YOUR TASK:
Whenever the string "CallCentrum" turns up in a line below, that line should be copied.

___ AVAILABLE DATA

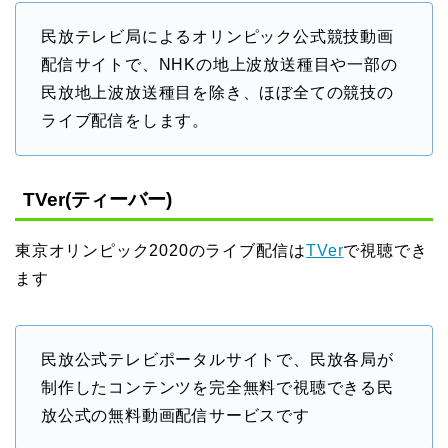
民放テレビ局によるオリンピック公式競技動画
配信サイトで、NHKの地上波放送種目や一部の
民放地上波放送種目を除き、ほぼ全ての競技の
ライブ配信をします。
TVer(ティーバー)
東京オリンピック2020のライブ配信は
TVer
で視聴でき
ます
民放公式テレビポータルサイトで、民放各局が
制作したコンテンツを完全無料で視聴できる民
放公式の無料動画配信サービスです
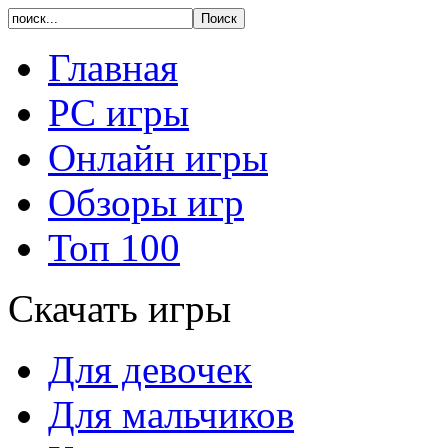
Главная
PC игры
Онлайн игры
Обзоры игр
Топ 100
Скачать игры
Для девочек
Для мальчиков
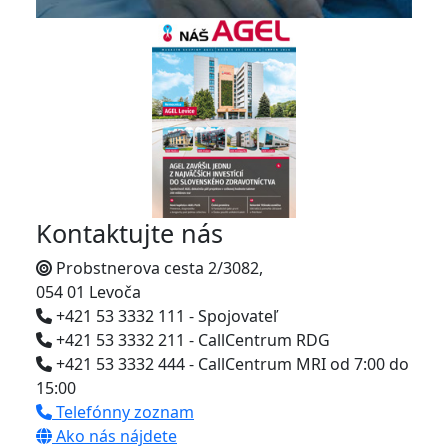
Kontaktujte nás
Probstnerova cesta 2/3082,
054 01 Levoča
+421 53 3332 111 - Spojovateľ
+421 53 3332 211 - CallCentrum RDG
+421 53 3332 444 - CallCentrum MRI od 7:00 do
15:00
Telefónny zoznam
Ako nás nájdete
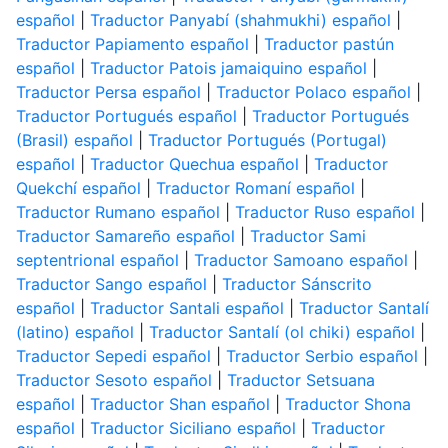
español
|
Traductor Panyabí (shahmukhi) español
|
Traductor Papiamento español
|
Traductor pastún
español
|
Traductor Patois jamaiquino español
|
Traductor Persa español
|
Traductor Polaco español
|
Traductor Portugués español
|
Traductor Portugués
(Brasil) español
|
Traductor Portugués (Portugal)
español
|
Traductor Quechua español
|
Traductor
Quekchí español
|
Traductor Romaní español
|
Traductor Rumano español
|
Traductor Ruso español
|
Traductor Samareño español
|
Traductor Sami
septentrional español
|
Traductor Samoano español
|
Traductor Sango español
|
Traductor Sánscrito
español
|
Traductor Santali español
|
Traductor Santalí
(latino) español
|
Traductor Santalí (ol chiki) español
|
Traductor Sepedi español
|
Traductor Serbio español
|
Traductor Sesoto español
|
Traductor Setsuana
español
|
Traductor Shan español
|
Traductor Shona
español
|
Traductor Siciliano español
|
Traductor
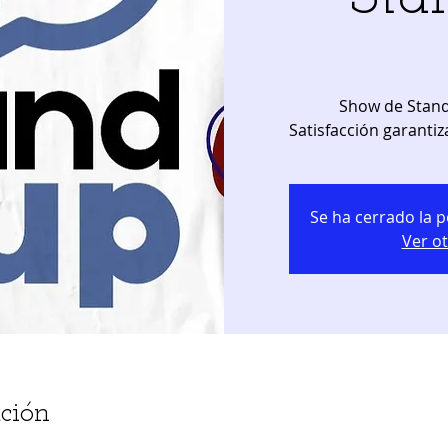
Show de Stand
Satisfacción garantiz
Se ha cerrado la p
Ver o
ción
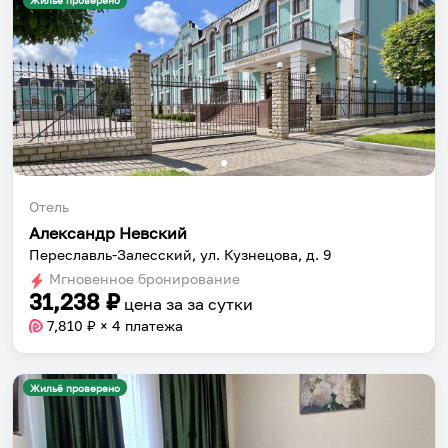
Жильё проверено
Отель
Александр Невский
Переславль-Залесский, ул. Кузнецова, д. 9
Мгновенное бронирование
31,238
₽
цена за
за сутки
7,810
₽ × 4 платежа
Жильё проверено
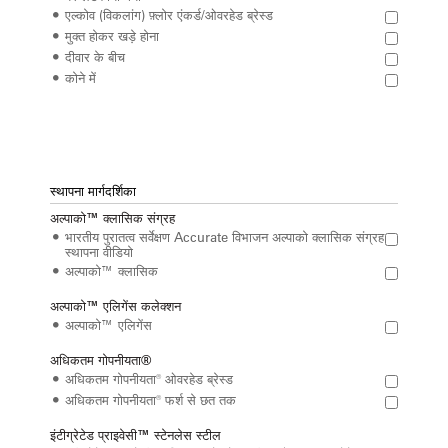
एल्कोव (विकलांग) फ़्लोर एंकर्ड/ओवरहेड ब्रेस्ड
मुक्त होकर खड़े होना
दीवार के बीच
कोने में
स्थापना मार्गदर्शिका
अल्पाको™ क्लासिक संग्रह
भारतीय पुरातत्व सर्वेक्षण Accurate विभाजन अल्पाको क्लासिक संग्रह
स्थापना वीडियो
अल्पाको™ क्लासिक
अल्पाको™ एलिगेंस कलेक्शन
अल्पाको™ एलिगेंस
अधिकतम गोपनीयता®
अधिकतम गोपनीयता® ओवरहेड ब्रेस्ड
अधिकतम गोपनीयता® फर्श से छत तक
इंटीग्रेटेड प्राइवेसी™ स्टेनलेस स्टील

______

EXERCISE ANSWER:
+421 53 3332 211 - CallCentrum RDG
+421 53 3332 444 - CallCentrum MRI od 7:00 do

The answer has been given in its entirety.